» Task brief: Quote, without any change, the line that contains "Phòng ăn – Nhà bếp (742, 171)" and all lines that follow it to the end of the data below.
● ● ● ●
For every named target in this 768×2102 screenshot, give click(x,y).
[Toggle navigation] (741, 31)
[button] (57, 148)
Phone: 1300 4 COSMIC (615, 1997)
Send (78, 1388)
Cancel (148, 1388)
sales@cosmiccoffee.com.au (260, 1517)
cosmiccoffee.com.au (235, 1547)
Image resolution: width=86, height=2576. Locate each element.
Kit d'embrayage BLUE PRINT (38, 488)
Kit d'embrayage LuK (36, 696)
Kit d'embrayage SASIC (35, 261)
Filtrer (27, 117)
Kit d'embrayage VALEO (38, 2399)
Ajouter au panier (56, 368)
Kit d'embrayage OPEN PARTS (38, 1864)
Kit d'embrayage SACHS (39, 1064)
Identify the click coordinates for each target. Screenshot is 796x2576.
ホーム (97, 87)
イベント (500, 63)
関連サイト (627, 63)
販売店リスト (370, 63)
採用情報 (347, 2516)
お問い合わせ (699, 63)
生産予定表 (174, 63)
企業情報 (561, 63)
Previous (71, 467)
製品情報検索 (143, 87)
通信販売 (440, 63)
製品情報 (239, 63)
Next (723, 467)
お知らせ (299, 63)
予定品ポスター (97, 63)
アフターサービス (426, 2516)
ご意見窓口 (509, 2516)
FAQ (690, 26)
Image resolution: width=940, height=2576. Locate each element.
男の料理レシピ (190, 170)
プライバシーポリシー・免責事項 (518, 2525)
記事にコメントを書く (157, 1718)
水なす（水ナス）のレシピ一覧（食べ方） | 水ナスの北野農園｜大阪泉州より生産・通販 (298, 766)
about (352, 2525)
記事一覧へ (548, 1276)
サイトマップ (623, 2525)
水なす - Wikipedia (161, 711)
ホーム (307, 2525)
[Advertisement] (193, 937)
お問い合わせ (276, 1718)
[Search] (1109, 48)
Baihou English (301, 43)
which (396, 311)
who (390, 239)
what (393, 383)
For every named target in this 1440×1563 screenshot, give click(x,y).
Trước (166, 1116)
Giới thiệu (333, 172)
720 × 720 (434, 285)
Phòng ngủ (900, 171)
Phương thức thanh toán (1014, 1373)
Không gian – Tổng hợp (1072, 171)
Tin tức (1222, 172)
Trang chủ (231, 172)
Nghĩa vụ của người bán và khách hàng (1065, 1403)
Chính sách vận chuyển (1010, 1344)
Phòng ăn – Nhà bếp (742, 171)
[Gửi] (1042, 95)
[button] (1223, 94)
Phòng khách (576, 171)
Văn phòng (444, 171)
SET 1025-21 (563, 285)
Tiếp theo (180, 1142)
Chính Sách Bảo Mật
● ● ● ●
» Exercise solution:
Phòng ăn – Nhà bếp (742, 171)
[Gửi] (1042, 95)
[button] (1223, 94)
Phòng khách (576, 171)
Văn phòng (444, 171)
SET 1025-21 (563, 285)
Tiếp theo (180, 1142)
Chính Sách Bảo Mật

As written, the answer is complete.